The outline above describes the efficient augmenting-path algorithm to find a best-possible schedule of dates between two groups of students. More generally, it finds what’s called a *maximum matching* in a network of entities of two types (boys and girls; tasks and employees; prospective students and dorm-room places; and so on). It is an elegant example of a powerful algorithmic paradigm.

More advanced algorithms based on augmenting paths are used every day. In fact, a series of recently declassified documents revealed the following: during the cold war, the USA used an augmenting-path algorithm to compute the most efficient way to disrupt train transports in the Soviet Union! The computed plans describe how to disrupt all transports from Moscow to the Western front using the least amount of airstrikes. Luckily, they were never executed.

Let’s take our bearings; what did we achieve so far? You’ve seen the outline of the algorithm and understood why it is much more efficient than the brute force approach. However, there are some important details that the outline glosses over: how should you find an augmenting path? How can that be done in a structured way, and quickly? This is where the post-it’s come in; we’ll look at those details in the next section. The other important aspect that we still have not covered is: why does the approach always give a best-possible dating schedule? I will explain that afterwards. After seeing the proof, you will be able to trust the fact that the algorithm indeed gives us the best-possible answer.

### Why do we always find a best-possible dating schedule?

Now that you’ve understood the overall approach using augmenting paths, and have seen how augmenting paths can be found using post-it’s, the last aspect that we consider is the following: is the schedule we find using the algorithm always best-possible? Can we be sure that a dating schedule computed in this way, never causes people to sit alone, unmatched, without good reason?

After the time investment of understanding the algorithm, you’ll be happy to learn that *yes*, the output you get from the algorithm is always a best-possible dating schedule: no other schedule will contain *more dates*, and the found schedule only matches pairs that were mutually interested. This does not necessarily mean that *all students get a date* in the schedule. Depending on the preference lists, it may not be possible to find a dating schedule where everyone gets a date. Consider the following example:

If the preference lists lead to the network above, then not everyone can get a date. Since all potential dates either involve Evie or Troy, both of which can get only a single partner by the jealousy-prevention rule, a best-possible dating schedule for this class will consist of only two dates. There are several options; for example “Evie-Bernard,Tina-Troy” is an optimal matching; but “Evie-Mark,Gigi-Troy” is an equally good matching. The quality of the schedule is determined solely by *how many* compatible dates are planned.

Armed with this understanding of what it means for a dating schedule to be optimal, let’s see why the augmenting-path algorithm always leads to an optimal solution.
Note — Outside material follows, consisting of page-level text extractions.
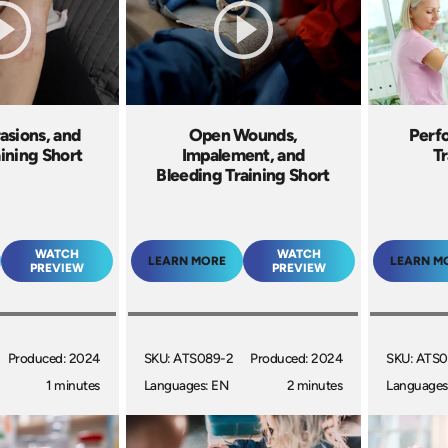
asions, and
Open Wounds,
Perfo
aining Short
Impalement, and
Tr
Bleeding Training Short
WATCH
WATCH
LEARN MORE
LEARN M
PREVIEW
PREVIEW
Produced: 2024
SKU: ATS089-2
Produced: 2024
SKU: ATS0
1 minutes
Languages: EN
2 minutes
Languages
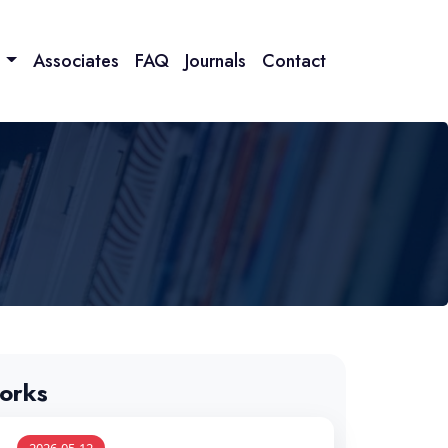
n
Associates
FAQ
Journals
Contact
orks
The algorithm only stops when the network, with up/down directions based on which dates are currently scheduled, does not contain an augmenting path. To prove that the algorithm finds an optimal matching, I will show the following: if there exists a matching which plans *strictly more *dates than the schedule the algorithm has, then there exists an augmenting path in the network, meaning that the algorithm will find an improvement step. So the algorithm will *only* terminate when the schedule it has, consists of the maximum-possible number of dates.

We will prove the following: *if *the matching that the algorithm has is not yet optimal, *then *there is an augmenting path (so the algorithm will find a better matching before terminating). Consider the following example. Suppose the algorithm has a dating schedule indicated by red lines, which is not an optimal one because there is a better dating schedule indicated by blue lines.
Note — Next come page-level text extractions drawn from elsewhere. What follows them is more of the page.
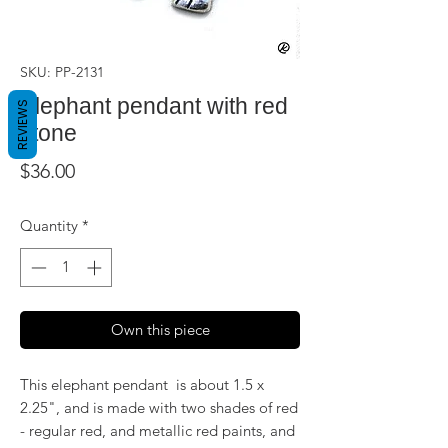
SKU: PP-2131
Elephant pendant with red
REVIEWS
stone
Price
$36.00
Quantity
*
Own this piece
This elephant pendant is about 1.5 x
2.25", and is made with two shades of red
- regular red, and metallic red paints, and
Note that the matching in red that the algorithm currently has consists of 5 dates, while the matching in blue is better since it consists of 6 dates. Let’s consider the *difference* between the red and the blue matchings: it consists of those dates that are planned by one of the two schedules, but not by both. It has the following network structure:

This network has a very limited shape: it consists of one cycle of 4 nodes on the left, and a path of six nodes between Boy4 and Girl6 on the right. This limited shape is not a coincidence. If you have two matchings in the same boy/girl network, then their difference network consists only of paths and cycles. Each node gets at most one partner from the red matching, and one from the blue matching; so in the difference network, each node touches at most two lines. A network where each node touches at most two lines, is easily seen to consist of separate paths and cycles.

In the example figure, the path from Girl6 to Boy4 forms an augmenting path: it connects a girl that is unmatched by the algorithm’s red schedule, to an unmatched boy, using a path whose lines alternate between being red (scheduled) dates and dates that the red schedule does not use. Let’s now see why it must always be true that if the red matching has fewer dates than the blue matching, there is an augmenting path to improve the red one.
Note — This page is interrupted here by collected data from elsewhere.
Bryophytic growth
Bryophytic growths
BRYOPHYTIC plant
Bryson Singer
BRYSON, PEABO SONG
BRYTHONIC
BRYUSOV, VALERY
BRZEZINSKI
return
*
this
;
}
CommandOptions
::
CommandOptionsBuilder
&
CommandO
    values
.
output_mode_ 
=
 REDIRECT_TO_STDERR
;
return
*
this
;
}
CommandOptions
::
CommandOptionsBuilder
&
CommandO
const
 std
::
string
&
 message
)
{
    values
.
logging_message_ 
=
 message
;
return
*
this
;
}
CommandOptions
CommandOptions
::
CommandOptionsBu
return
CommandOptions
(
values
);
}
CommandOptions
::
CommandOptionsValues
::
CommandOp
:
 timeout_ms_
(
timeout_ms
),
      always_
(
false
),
We just reasoned that the difference network consists of separate paths and cycles. Note that a cycle in a boy/girl network contains an *even* number of lines: if you start at a girl and follow an odd number of lines, you always end up at a boy. So a cycle that starts at a girl and ends at that same girl, consists of an even number of lines. So every cycle in the difference network consists of an even number of lines, of which half are red and the other half are blue.

Since the number of blue lines is strictly larger than the number of red lines, there must be a component of the difference network that has more blue than red lines. This component cannot be a cycle, since we just argued that cycles have exactly as many red as blue lines. As the only possible types of components are paths and cycles, this means the difference network must have a path that has more blue than red lines, like the path from Girl6 to Boy4 in the example.

Now let’s think back to what that means: if the red matching, the one the algorithm is building, is not yet of maximum-possible size (because some larger blue matching exists, that the algorithm does not yet know about), then there is a path P in the difference network that has more blue than red lines. Since the colors alternate between red and blue on any path in the difference network, this means path P starts and ends with a blue line. In turn, that means that the endpoints of path P are nodes that have no partner under the red matching. Hence P is a path, starting an ending in nodes that are not matched by the algorithm’s red schedule, on which the lines alternate between potential dates and planned dates. So P is an augmenting path!

We have shown the following: as long as the algorithm’s matching is not yet optimal, there is an augmenting path. The post-it procedure on the oriented network will find such a path, which is used to find a schedule with more dates. When the algorithm terminates, there is no more augmenting path to be found, and therefore no matching exists that schedules more dates. So the algorithm’s output is optimal!

(If you follow the argument above closely, you will notice that the correctness proof relies on the fact that the network consists of boys and girls, with all potential dates between members of different sexes. Unfortunately, this means that the algorithm does not work in networks with same-sex dates. That turns out to be a more difficult algorithmic problem. There are efficient algorithms to solve it, but they are significantly more complicated. The flowers-and-blossoms algorithm by Jack Edmonds can be used to solve it.)

### Final words

Congratulations, you have now learned how the augmenting-paths algorithm works and how efficient it is. Moreover, you have seen *why* it works, and how mathematics can be used to prove that! You can be confident that if you ever find yourself in charge of the Valentine’s night committee, you can efficiently find the optimal schedule to foster everyone’s budding romance. If you know some computer programming, then the ideas about drawings and post-its in the explanation above can easily be turned into code in your favorite programming language. Try it if you feel up to the challenge!